Having outlined his strategy to Barack Obama during the election campaign, Mr Kildee has now been approached by the US government and a group of charities who want him to apply what he has learnt to the rest of the country.
Mr. Kildee said he will concentrate on 50 cities, identified in a recent study by the Brookings Institution, an influential Washington think-tank, as potentially needing to shrink substantially to cope with their declining fortunes.
Most are former industrial cities in the "rust belt" of America’s Mid-West and North East. They include Detroit, Philadelphia, Pittsburgh, Baltimore and Memphis.
In Detroit, shattered by the woes of the US car industry, there are already plans to split it into a collection of small urban centres separated from each other by countryside.
"The real question is not whether these cities shrink – we’re all shrinking – but whether we let it happen in a destructive or sustainable way," said Mr Kildee. "Decline is a fact of life in Flint.
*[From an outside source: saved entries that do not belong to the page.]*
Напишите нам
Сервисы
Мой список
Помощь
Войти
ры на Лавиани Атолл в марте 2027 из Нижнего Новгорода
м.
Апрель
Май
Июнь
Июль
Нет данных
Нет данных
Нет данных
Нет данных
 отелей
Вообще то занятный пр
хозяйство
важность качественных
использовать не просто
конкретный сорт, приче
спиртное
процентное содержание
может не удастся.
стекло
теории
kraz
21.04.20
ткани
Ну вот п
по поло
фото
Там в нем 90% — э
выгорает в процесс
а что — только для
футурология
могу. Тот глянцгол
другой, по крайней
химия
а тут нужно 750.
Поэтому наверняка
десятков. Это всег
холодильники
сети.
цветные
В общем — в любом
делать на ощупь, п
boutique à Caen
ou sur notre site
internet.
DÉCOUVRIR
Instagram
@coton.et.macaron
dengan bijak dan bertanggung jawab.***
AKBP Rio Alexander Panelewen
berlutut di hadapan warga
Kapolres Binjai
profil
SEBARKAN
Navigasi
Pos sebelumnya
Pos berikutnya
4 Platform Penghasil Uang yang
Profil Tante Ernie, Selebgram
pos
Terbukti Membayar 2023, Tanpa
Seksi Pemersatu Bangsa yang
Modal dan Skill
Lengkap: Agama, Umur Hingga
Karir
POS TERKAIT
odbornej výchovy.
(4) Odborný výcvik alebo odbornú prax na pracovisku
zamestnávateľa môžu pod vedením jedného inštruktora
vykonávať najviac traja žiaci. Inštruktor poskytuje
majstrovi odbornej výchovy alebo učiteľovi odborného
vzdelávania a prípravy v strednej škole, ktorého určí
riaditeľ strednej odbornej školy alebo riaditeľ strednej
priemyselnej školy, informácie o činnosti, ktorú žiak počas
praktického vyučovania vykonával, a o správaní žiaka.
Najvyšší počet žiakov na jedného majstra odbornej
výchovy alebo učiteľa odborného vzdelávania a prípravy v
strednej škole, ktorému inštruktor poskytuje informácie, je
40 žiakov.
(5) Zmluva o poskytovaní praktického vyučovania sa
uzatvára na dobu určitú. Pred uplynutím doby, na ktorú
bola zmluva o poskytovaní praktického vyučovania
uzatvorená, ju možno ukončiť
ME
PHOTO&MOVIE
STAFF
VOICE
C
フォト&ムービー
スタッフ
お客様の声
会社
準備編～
Resisting it is like resisting gravity."
Karina Pallagst, director of the Shrinking Cities in a Global Perspective programme at the University of California, Berkeley, said there was "both a cultural and political taboo" about admitting decline in America.
"Places like Flint have hit rock bottom. They’re at the point where it’s better to start knocking a lot of buildings down," she said.
Flint, sixty miles north of Detroit, was the original home of General Motors. The car giant once employed 79,000 local people but that figure has shrunk to around 8,000.
Unemployment is now approaching 20 per cent and the total population has almost halved to 110,000.